=== MATERIAL PROVIDED ===

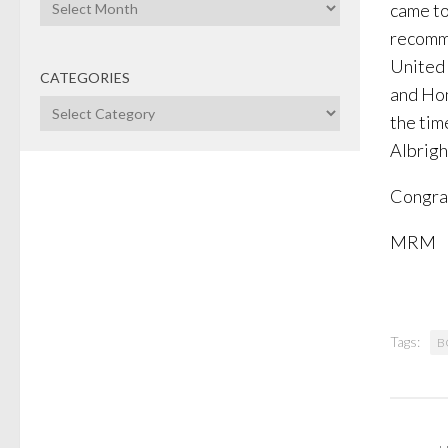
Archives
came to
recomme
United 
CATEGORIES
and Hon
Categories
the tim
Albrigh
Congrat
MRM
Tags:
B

===
=== MATERIAL PROVIDED ===

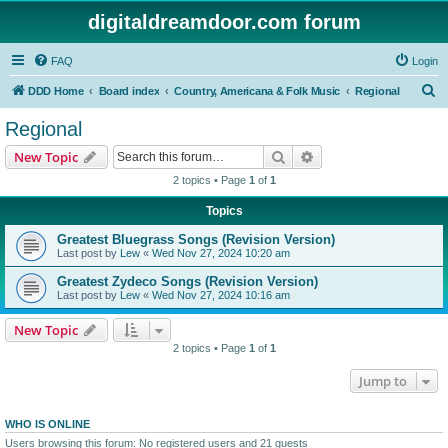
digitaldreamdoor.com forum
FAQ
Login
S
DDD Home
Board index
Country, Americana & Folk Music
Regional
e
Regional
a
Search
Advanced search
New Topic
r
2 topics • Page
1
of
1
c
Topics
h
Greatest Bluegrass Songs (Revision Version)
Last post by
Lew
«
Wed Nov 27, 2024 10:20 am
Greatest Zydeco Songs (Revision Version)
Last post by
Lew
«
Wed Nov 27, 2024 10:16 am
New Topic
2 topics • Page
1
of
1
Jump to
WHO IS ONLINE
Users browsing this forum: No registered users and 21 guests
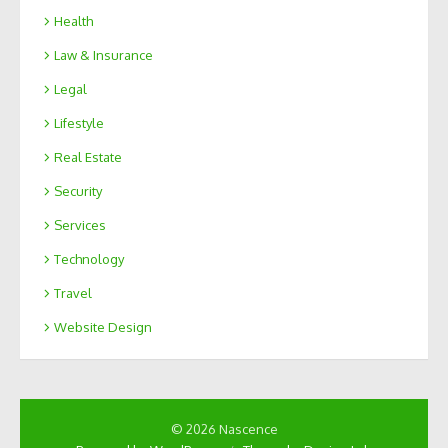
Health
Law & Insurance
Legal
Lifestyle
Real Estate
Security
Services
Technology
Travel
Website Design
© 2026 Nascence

===

EXERCISE REQUIREMENTS: Would you copy out each line of the records above where the word "Revision" occurs?

EXERCISE RESPONSE:
Greatest Bluegrass Songs (Revision Version)
Greatest Zydeco Songs (Revision Version)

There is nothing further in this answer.